6. Hot water bottles // The perfect pre & post surf cuddle

This idea was introduced by my super stoked mate who is always up for a dawnie. Great for keeping you warm and snuggly on the way to the surf and perfect for instant warmth post-surf. A lovely addition to the drive back to wherever you’re heading; helps reduce the time needed to thaw out. Get a hot water bottle!


surf beaches Cornwall
Image by Clare James


7. Warm clothes post-surf // Don’t bring jeans!

Warm clothes for the post-surf changeover is an obvious shout. For those who aren’t aware… Jeans are the worst for a post-surf change. Cold, sticky skin makes pulling on a pair of slim fit/skinny jeans unbearable. Opt for merino base layers to go under trousers or jeans. Otherwsie, sweatpants/jogging bottoms are the go to. My favourite post surf attire is my beloved corduroy pants; super soft and warming against cold skin. Topped off with a merino base layer on top, a big hug of a woolly jumper and I’m good to go.


Hot water thermos on a winter surf trip


8.  Thermos flasks // Game changers

Despite the warmth, a good winter wetsuit brings whilst in the cold water, the fatigue from spending a few hours in the ocean can take its toll. The post-surf wetsuit changeover rigamarole is where the chill can really dig its icy claws deep. Exposure to sharp, numbing winds on the bare skin often sends my body temperature plummeting. Once dressed in the warmest clothing possible, a steamy cup of tea, coffee, hot chocolate (whatever your preferred hot drink of choice is) immediately warms from the inside out. Holding the cup is also a great way to warm numbed fingertips.


For every chilly, winter surf I also fill a water bottle full of warm water from the tap, wrap it in my changing towel and pour it over me once out of the wetsuit. A warm shower and a warm towel… Win-win situation.

For me, winter bears countless opportunities to wholeheartedly embrace the cosiest of trends right now; Hygge. Roast dinners in dimly lit, local Cornish pubs with friends and loved ones. All of us huddled round a table next to an open fire with a pint of Guinness in hand. Proud of ourselves, proud of each other. An unfading sense of achievement for putting your body through its paces in the surging swell and storms prevailing outside.

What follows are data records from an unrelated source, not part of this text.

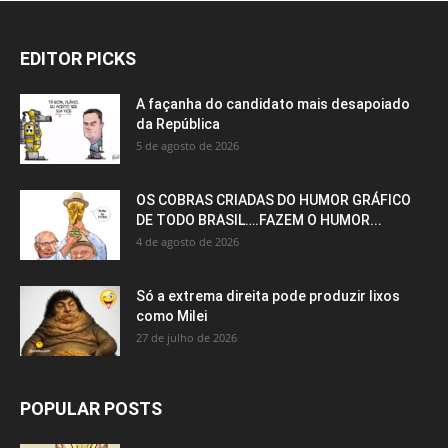
EDITOR PICKS
A façanha do candidato mais desapoiado
da República
5 de agosto de 2026
OS COBRAS CRIADAS DO HUMOR GRÁFICO
DE TODO BRASIL….FAZEM O HUMOR...
4 de agosto de 2026
Só a extrema direita pode produzir lixos
como Milei
27 de julho de 2026
POPULAR POSTS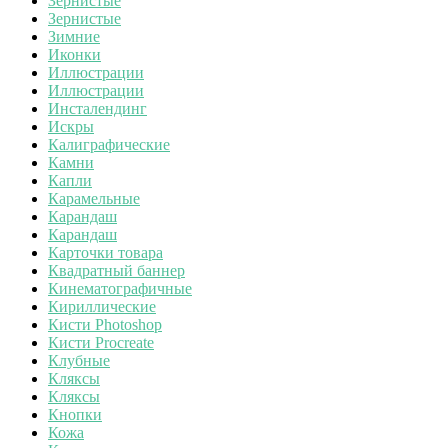
Зернистые
Зернистые
Зимние
Иконки
Иллюстрации
Иллюстрации
Инсталендинг
Искры
Калиграфические
Камни
Капли
Карамельные
Карандаш
Карандаш
Карточки товара
Квадратный баннер
Кинематографичные
Кириллические
Кисти Photoshop
Кисти Procreate
Клубные
Кляксы
Кляксы
Кнопки
Кожа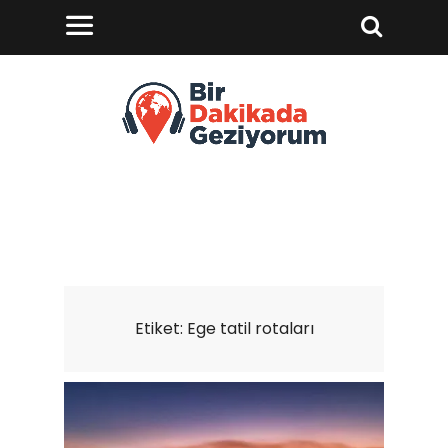
Etiket:
Ege tatil rotaları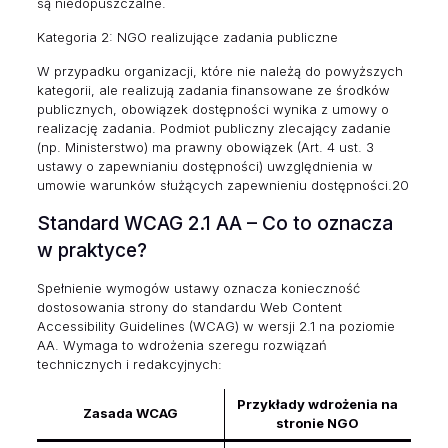
są niedopuszczalne.
Kategoria 2: NGO realizujące zadania publiczne
W przypadku organizacji, które nie należą do powyższych
kategorii, ale realizują zadania finansowane ze środków
publicznych, obowiązek dostępności wynika z umowy o
realizację zadania. Podmiot publiczny zlecający zadanie
(np. Ministerstwo) ma prawny obowiązek (Art. 4 ust. 3
ustawy o zapewnianiu dostępności) uwzględnienia w
umowie warunków służących zapewnieniu dostępności.20
Standard WCAG 2.1 AA – Co to oznacza
w praktyce?
Spełnienie wymogów ustawy oznacza konieczność
dostosowania strony do standardu Web Content
Accessibility Guidelines (WCAG) w wersji 2.1 na poziomie
AA. Wymaga to wdrożenia szeregu rozwiązań
technicznych i redakcyjnych:
Przykłady wdrożenia na
Zasada WCAG
stronie NGO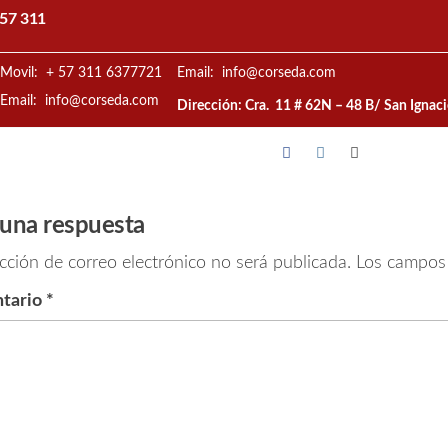
57 311
Movil: + 57 311 6377721
Email: info@corseda.com
Email: info@corseda.com
Dirección: Cra. 11 # 62N – 48 B/ San Ignac
 una respuesta
cción de correo electrónico no será publicada.
Los campos 
tario
*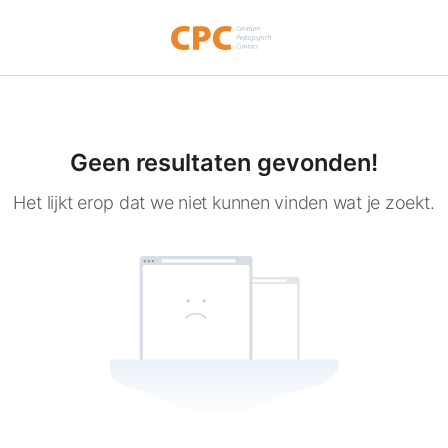
Geen resultaten gevonden!
Het lijkt erop dat we niet kunnen vinden wat je zoekt.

The line-ups in winter are normally far quieter than in summertime and winter swells mean there are countless opportunities to find yourself popping in the water somewhere along these Cornish shores.


Surfing in the winter is a great way to beat the winter blues… an icy dip in mother ocean cures all worries. Although the dread of the cold still lingers in the back of my mind, as soon as I remind myself of these seasonal treasures; the initial sting of cold no longer seems so harsh.


British Pub
Image by Hayley Green


Emma x

I am a surfer, writer, fitness trainer and outdoor enthusiast currently based in Cornwall, UK. I am passionate about our natural environment and persuading as many people as possible to spend more time outside exploring, rather than inside, stuck behind the TV. I believe time spent outdoors,or within the ocean is a natural healer for the body, mind and soul. I write in the hope that I will inspire others to travel, explore and lead a healthy lifestyle.